• [INSTRUCTIONS TO FOLLOW]: A faithful copy is required: transcribe each line below exactly, minus the pictures.
(Beginning of EXERCISE INPUTS)
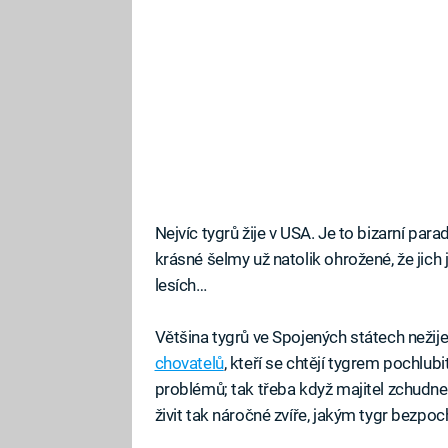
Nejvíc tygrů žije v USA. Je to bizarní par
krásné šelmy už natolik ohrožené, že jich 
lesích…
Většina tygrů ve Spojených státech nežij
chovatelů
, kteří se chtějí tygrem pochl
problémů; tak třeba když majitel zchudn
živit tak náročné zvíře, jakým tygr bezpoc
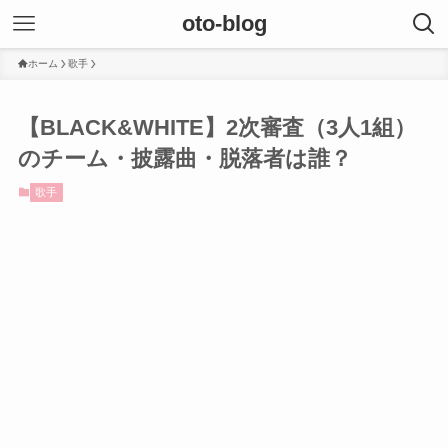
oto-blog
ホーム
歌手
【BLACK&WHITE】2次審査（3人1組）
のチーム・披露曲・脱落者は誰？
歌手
(End of EXERCISE INPUTS)
• [TASK RESPONSE]:
Nejvíc tygrů žije v USA. Je to bizarní par
krásné šelmy už natolik ohrožené, že jich 
lesích…
Většina tygrů ve Spojených státech nežij
chovatelů
, kteří se chtějí tygrem pochl
problémů; tak třeba když majitel zchudn
živit tak náročné zvíře, jakým tygr bezpoc
oto-blog
ホーム
歌手
【BLACK&WHITE】2次審査（3人1組）
のチーム・披露曲・脱落者は誰？
歌手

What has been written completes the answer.